Dubai – Kabul

5.30 Uhr ziehe ich aus dem „Dreamland Hotel“ in Dubai aus. Am Flughafen treffe ich Jeff wieder. „Did you sleep well?“ „Oh my god! This Iranian lady last night!“, antwortet er. Offensichtlich hat er in der letzten Nacht nicht geschlafen. Wir checken in. Etwas verwirrend hier. Ein älterer Afghane in traditioneller Kleidung findet sich auch nicht zurecht. „Hey Dude back there is the end!“, weist Jeff ihn zurecht. Der Flug nach Kabul mit Kam Air: Neben mir sitzt John aus Südafrika. Er arbeitet als Leibwächter für den japanischen Botschafter. Auf den Stühlen weiter rechts sitzt ein Afghane. Wir haben zwei Stewards und zwei Stewardess ohne Kopftuch. Eine der Flugbegleiterinnen ist Türkin. Sie hat das offensichtlich alles im Griff hier. Die Maschine ist etwa zu 2/3 besetzt. Stundenlang sehe ich nichts als Berge - graue, braune und schneebedeckte Berge Afghanistans soweit das Auge reicht.

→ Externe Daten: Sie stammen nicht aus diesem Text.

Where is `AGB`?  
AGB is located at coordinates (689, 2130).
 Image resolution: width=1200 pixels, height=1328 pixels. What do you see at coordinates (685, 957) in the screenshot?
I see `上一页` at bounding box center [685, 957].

Bei der Landung fliegen wir sehr nah an den Bergen Kabuls vorbei. Die militärische Zone des Flughafens ist riesig. Nach dem Aussteigen erst mal keine Fotos mehr, das ist sicherer. Draußen kommt ein Bus Marke Ikarus, die kenne ich von früher. Überall hektische Soldaten mit Gewehren auf der Schulter. Ich stelle mich an der Schlange an, aber nach ein paar Minuten holt mich eine Sicherheitsbeamtin vor. Sirous erwartet mich dort. Er ist Angestellter bei Ariana, der afghanischen Fluggesellschaft, und wurde von Freunden geschickt um mich abzuholen. Die Zeiteinsparung von 15 Minuten soll mich dann auch gleich 20 Dollar kosten. Jemand hatte in der Zwischenzeit meinen Pass gestempelt und da ich nicht warten musste, soll ich jetzt bezahlen. Das finde ich ziemlich teuer. Ich frage Sirous, ob ich wirklich etwas geben muss, aber er weiß auch nicht so recht. Ich habe keine Dollar und gebe ihm 15 Euro, womit er nicht zufrieden ist. Er will mehr. Hm. Das fängt ja gut an hier. Am Flughafen-Gebäude gibt es zwei riesige Plakate, eines mit Massud und eins mit Karzai. In das Gebäude dürfen nur Fluggäste und Sicherheitskräfte. Die anderen müssen draußen warten. Der Fahrer des Goethe-Instituts steht mit einem Schild vor dem Eingang. Auf der Straße vom Flughafen gibt es sehr viele Soldaten mit Gewehren. Der Krieg ist allgegenwärtig.